-- TASK TO COMPLETE --
Quote the records in full and leave their pictures out.
<<<<
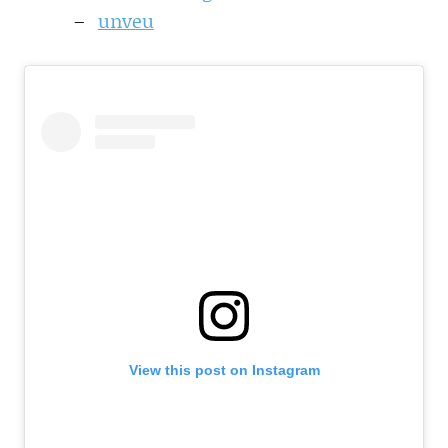
unveu
View this post on Instagram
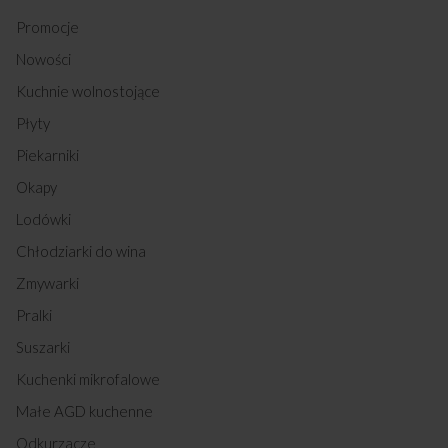
Promocje
Nowości
Kuchnie wolnostojące
Płyty
Piekarniki
Okapy
Lodówki
Chłodziarki do wina
Zmywarki
Pralki
Suszarki
Kuchenki mikrofalowe
Małe AGD kuchenne
Odkurzacze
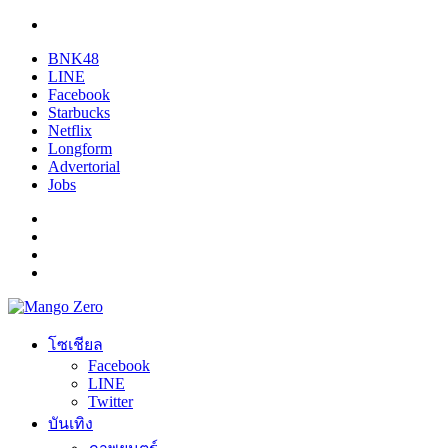
BNK48
LINE
Facebook
Starbucks
Netflix
Longform
Advertorial
Jobs
โซเชียล
Facebook
LINE
Twitter
บันเทิง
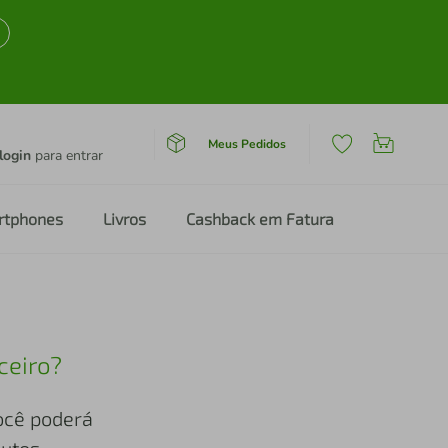
Meus Pedidos
login
para entrar
rtphones
Livros
Cashback em Fatura
ceiro?
você poderá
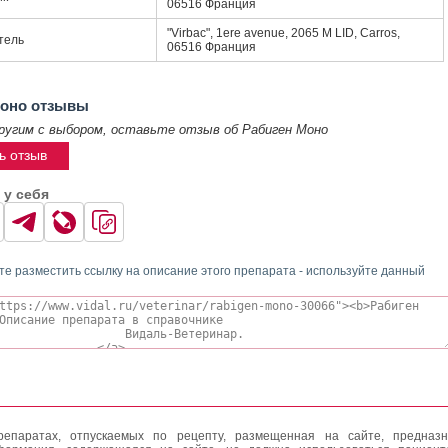
06516 Франция
"Virbac", 1ere avenue, 2065 M LID, Carros,
тель
06516 Франция
Моно отзывы
ругим с выбором, оставьте отзыв об Рабиген Моно
ь отзыв
 у себя
те разместить ссылку на описание этого препарата - используйте данный
епаратах, отпускаемых по рецепту, размещенная на сайте, предназн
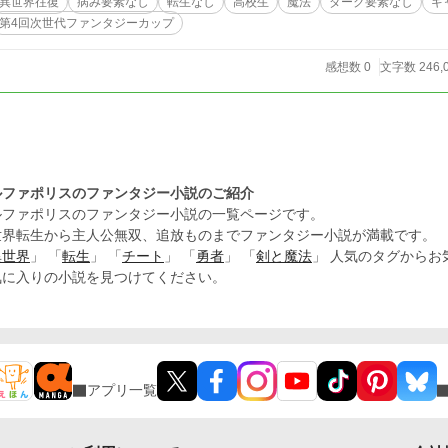
異世界往復
病み要素なし
転生なし
高校生
魔法
ダーク要素なし
ギ
第4回次世代ファンタジーカップ
感想数 0
文字数 246,
ルファポリスのファンタジー小説のご紹介
ルファポリスのファンタジー小説の一覧ページです。
世界転生から主人公無双、追放ものまでファンタジー小説が満載です。
異世界
」 「
転生
」 「
チート
」 「
勇者
」 「
剣と魔法
」 人気のタグから
気に入りの小説を見つけてください。
アプリ一覧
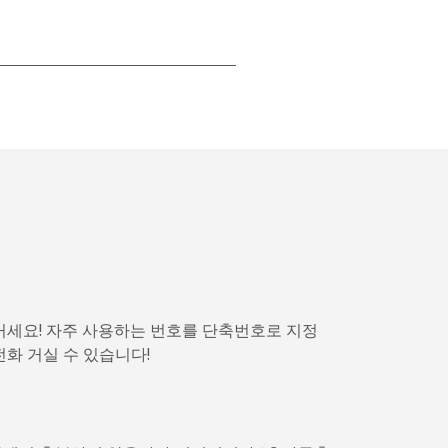
-
-
-
-
거세요! 자주 사용하는 번호를 단축번호로 지정
-
전화 거실 수 있습니다!
⁦11¢⁩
>>>>
-- ANSWER SECTION --
unveu
View this post on Instagram
Promocje
Nowości
Kuchnie wolnostojące
Płyty
Piekarniki
Okapy
Lodówki
Chłodziarki do wina
Zmywarki
Pralki
Suszarki
Kuchenki mikrofalowe
Małe AGD kuchenne
Odkurzacze
BNK48
LINE
Facebook
Starbucks
Netflix
Longform
Advertorial
Jobs
โซเชียล
Facebook
LINE
Twitter
บันเทิง
Meus Pedidos
login
para entrar
rtphones
Livros
Cashback em Fatura
ceiro?
você poderá
06516 Франция
"Virbac", 1ere avenue, 2065 M LID, Carros,
тель
06516 Франция
Моно отзывы
ругим с выбором, оставьте отзыв об Рабиген Моно
ь отзыв
 у себя
те разместить ссылку на описание этого препарата - используйте данный
епаратах, отпускаемых по рецепту, размещенная на сайте, предназн
異世界往復
病み要素なし
転生なし
高校生
魔法
ダーク要素なし
ギ
第4回次世代ファンタジーカップ
感想数 0
文字数 246,
ルファポリスのファンタジー小説のご紹介
ルファポリスのファンタジー小説の一覧ページです。
世界転生から主人公無双、追放ものまでファンタジー小説が満載です。
異世界
」 「
転生
」 「
チート
」 「
勇者
」 「
剣と魔法
」 人気のタグから
気に入りの小説を見つけてください。
アプリ一覧
-
-
-
-
거세요! 자주 사용하는 번호를 단축번호로 지정
-
전화 거실 수 있습니다!
⁦11¢⁩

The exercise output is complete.